Escribió un poeta pueblerino:

“Nuestro Señor nació en un pesebre...
Donde menos se piensa salta la liebre”.

Donde menos se piensa suele saltar también un buen consejo. Dicen unos versillos, traviesos, pero sabios:

 Si quieres vivir feliz
  en forma reglamentaria,
 debes hacerte pendejo
 al menos una hora diaria.

Yo sigo al pie de la letra esa prudente admonición. Pero en mi caso no es que me haga: es que lo soy. A lo largo -y también a lo ancho y alto- de mi vida he cometido tantas estupendísimas burradas que bien podría aspirar al título de Campeón Mundial de la Pendejez, si es que en alguna parte se discierne ese elevado título. Ya he contado la forma en que don Abundio, el viejo cuidador de nuestro pequeño rancho familiar, me confirmó esa calidad. Cierto día que conversábamos afuera de la casa él se quitaba el sol con la sombrita que daba la pared, mientras yo, tontamente, me mantenía bajo los candentes rayos del astro rey. Él me tiró de un brazo para llevarme a la sombra, y me dijo con mucha seriedad:

-Mire, licenciado: si conoce usted a alguien que pudiendo estar en la sombra está en el sol, haga negocios con él. Seguramente es un pendejo.

Yo pensé si acaso debía enojarme por aquello, pero recordé la canción “A qué negar”, y ya no me enojé.

Pues bien: he aquí que encontré a alguien que me saca pie delante en ese departamento, el de la pendejez. Se trata de un señor cuyo nombre no diré, habitante de cierta ciudad de Occidente cuyo nombre callaré también. La redactora del suplemento de sociales de un periódico de esa localidad entrevistó a varios papás con motivo del Día del Padre, y les pidió que dijeran cuál era el mejor regalo que de sus hijos habían recibido en esa fecha.

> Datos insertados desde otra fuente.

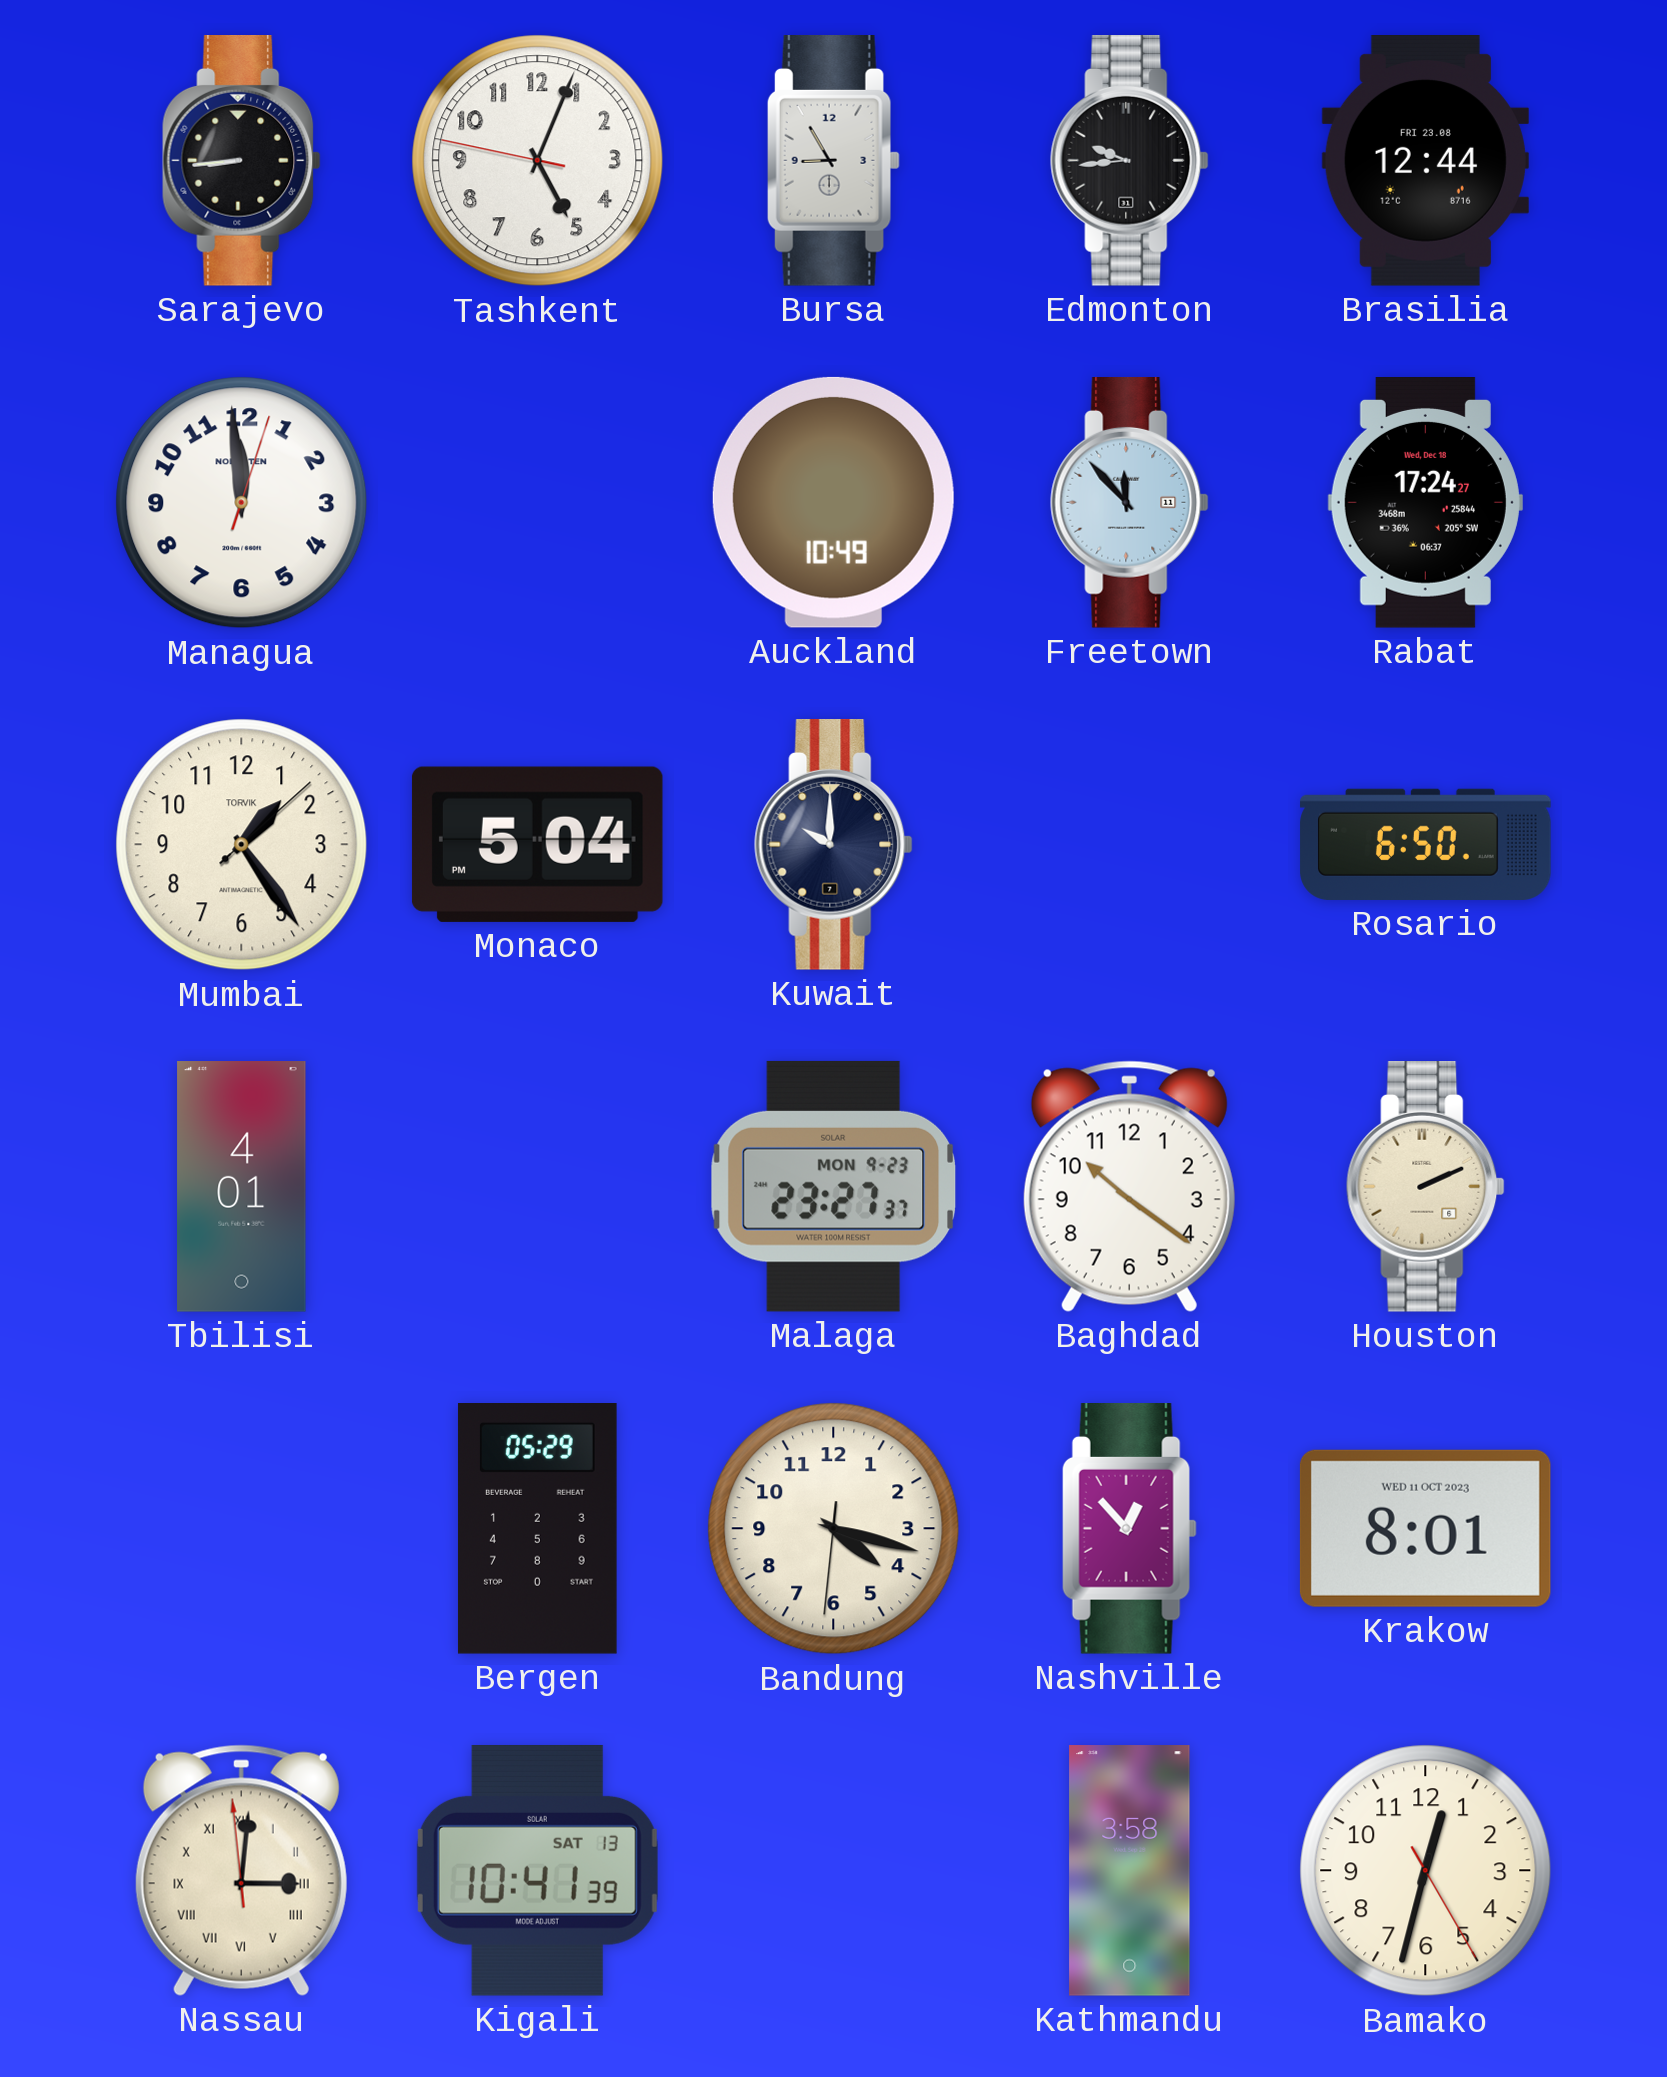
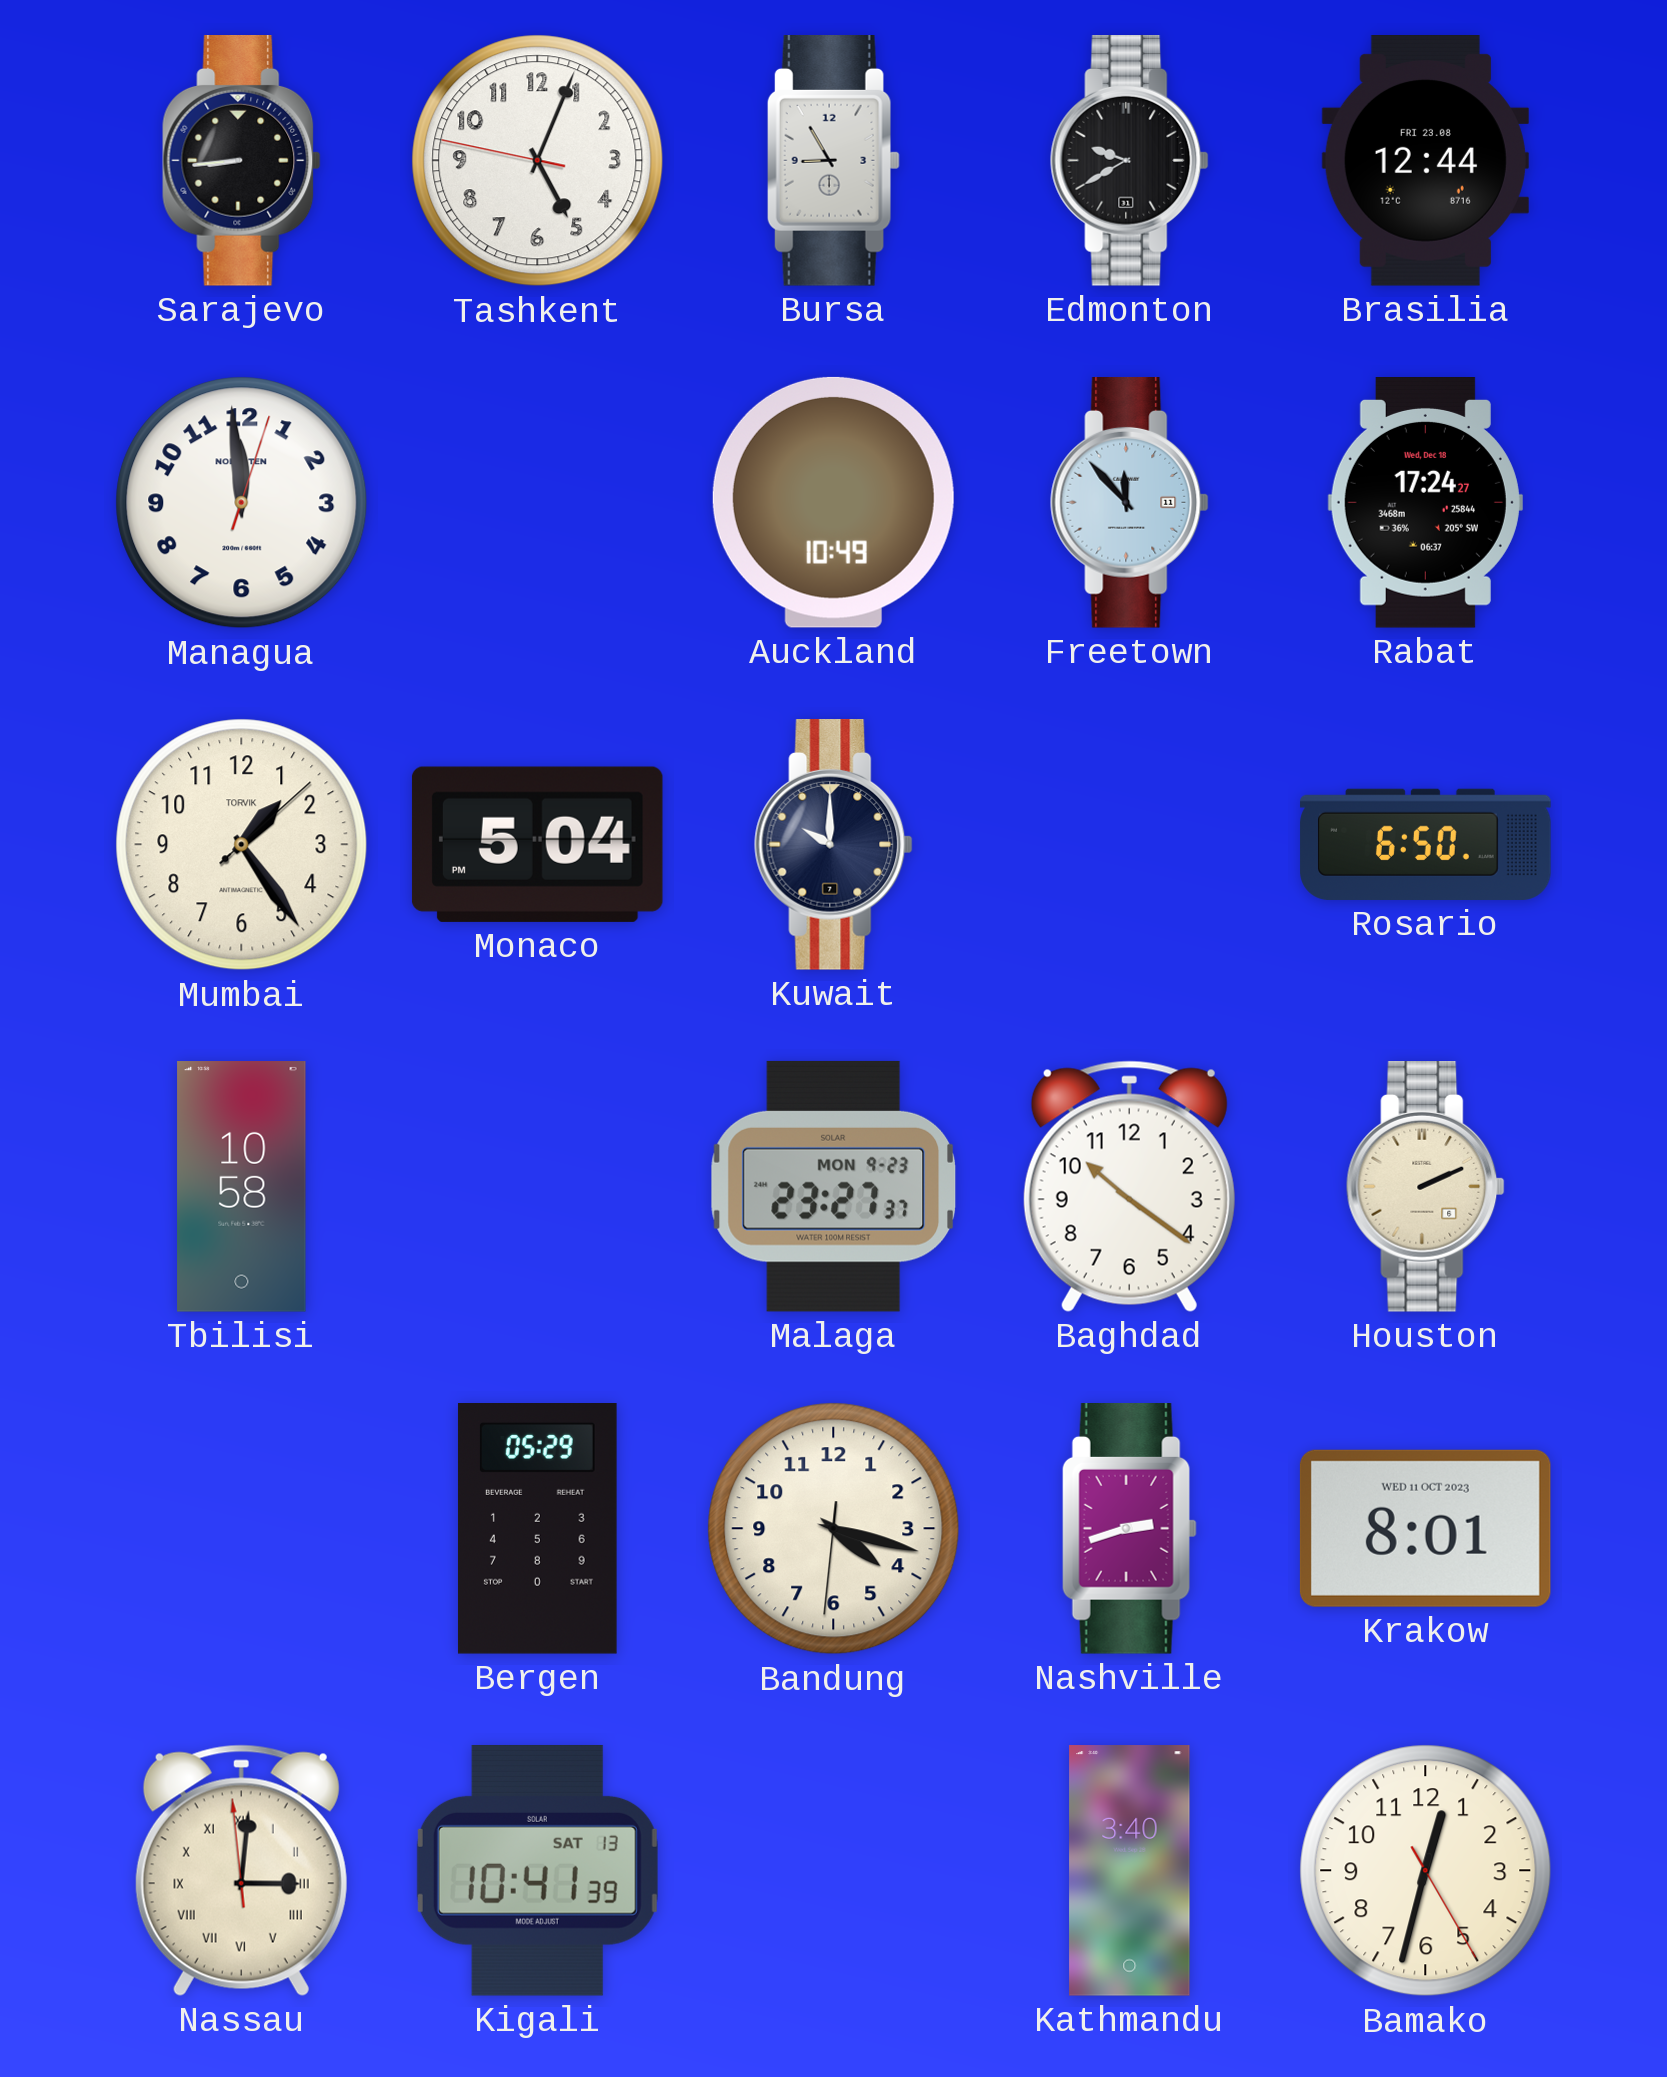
Edmonton: 9:44 -> 9:40
Tbilisi: 4:01 -> 10:58
Nashville: 12:53 -> 2:42
Kathmandu: 3:58 -> 3:40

Uno habló de la linda cartita que su pequeña hija le escribió una vez Otro citó las buenas calificaciones que su hijo adolescente le entregó en la ocasión. Un tercero habló de la preciosa imagen del Sagrado Corazón que sus hijos le compraron con sus ahorros.

Este señor que digo se puso en la muñeca el Rolex que sus hijos le regalaron, e hizo que lo retrataran luciéndolo con gran orgullo. “De este reloj -manifestó- sólo se hicieron 500 ejemplares. Es de oro macizo, con los números de brillantes. Cuesta 50 mil dólares. Lo guardo como un tesoro”.         

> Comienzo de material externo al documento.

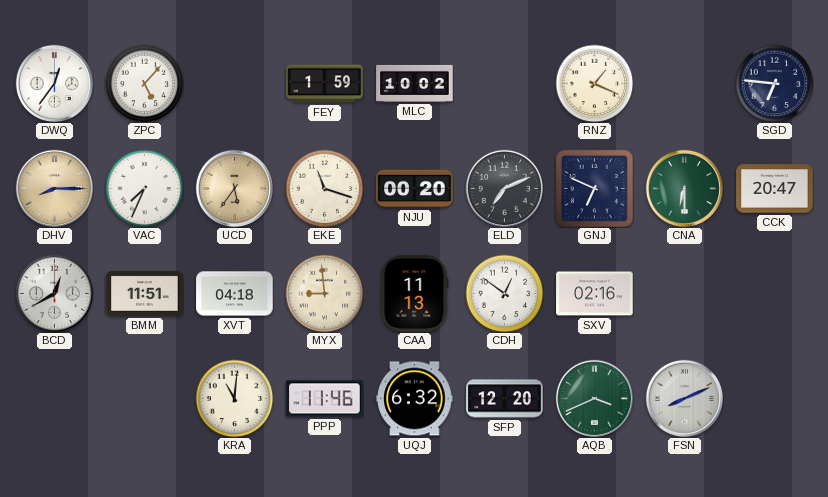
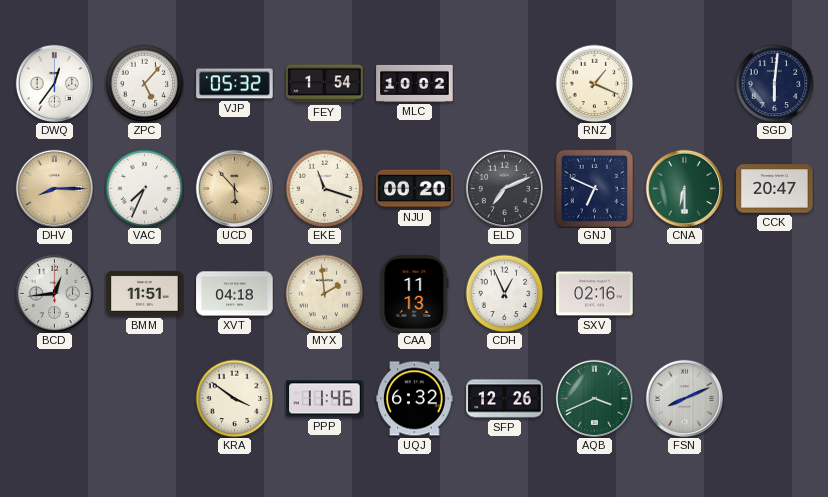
VJP: none -> 05:32
FEY: 1:59 -> 1:54
SGD: 6:46 -> 6:01
UCD: 5:36 -> 5:53
BCD: 12:40 -> 12:44
MYX: 8:59 -> 1:59
CDH: 12:51 -> 12:56
KRA: 11:01 -> 3:51
SFP: 12:20 -> 12:26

El suplemento apareció el domingo. Ese mismo día el señor fue levantado por unos encapuchados cuando salía del restorán donde comió en familia. Por la noche su esposa recibió un mensaje de los secuestradores: lo único que pedían como rescate era el reloj. Si quería volver vivo a su esposo debía dejar el Rolex en tal o cual lugar.

Lo dejó la señora. A pesar de eso no vio vivo a su marido. Los secuestradores lo dejaron libre, pero ella lo siguió viendo igual de pendejo pendejo que siempre.

Todo esto me lo contó un amigo. Su relato me llenó de consuelo. Ya no tengo el Campeonato Mundial de la Pendejez. Ostento ahora un modesto segundo lugar.